> TASK DIRECTIONS
Whenever a line below includes the string "Homes", show it.

Transcribed page contents:

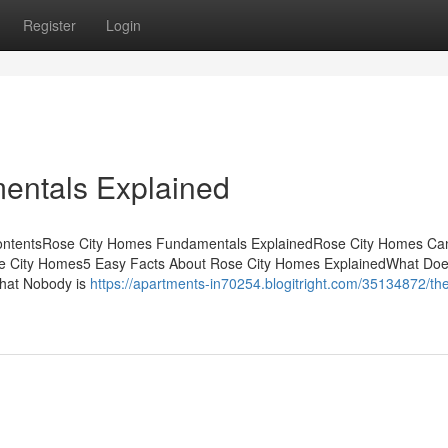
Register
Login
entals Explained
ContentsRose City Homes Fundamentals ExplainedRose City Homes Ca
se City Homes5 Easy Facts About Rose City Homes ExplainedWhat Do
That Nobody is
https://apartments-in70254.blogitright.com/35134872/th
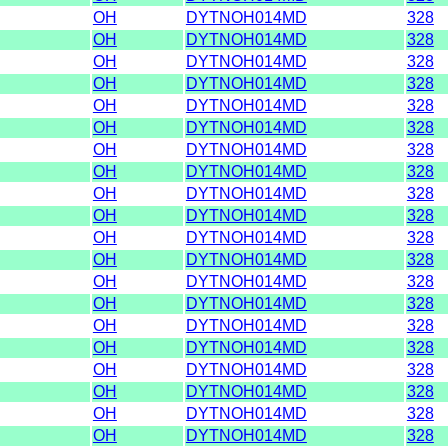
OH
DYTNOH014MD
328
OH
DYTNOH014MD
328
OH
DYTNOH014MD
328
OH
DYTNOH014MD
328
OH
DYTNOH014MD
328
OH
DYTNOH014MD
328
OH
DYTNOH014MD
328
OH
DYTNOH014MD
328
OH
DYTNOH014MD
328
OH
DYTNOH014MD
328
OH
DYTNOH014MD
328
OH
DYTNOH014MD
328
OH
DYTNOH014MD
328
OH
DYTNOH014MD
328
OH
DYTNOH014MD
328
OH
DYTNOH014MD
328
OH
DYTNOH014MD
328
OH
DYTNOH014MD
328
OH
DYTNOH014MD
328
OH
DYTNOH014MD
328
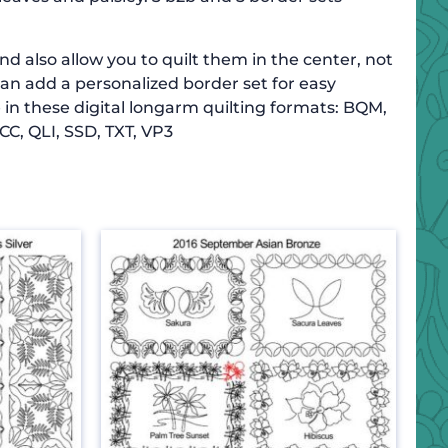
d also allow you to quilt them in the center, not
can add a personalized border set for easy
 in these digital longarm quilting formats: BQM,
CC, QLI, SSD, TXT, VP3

> TASK RESPONSE
ContentsRose City Homes Fundamentals ExplainedRose City Homes Ca
se City Homes5 Easy Facts About Rose City Homes ExplainedWhat Do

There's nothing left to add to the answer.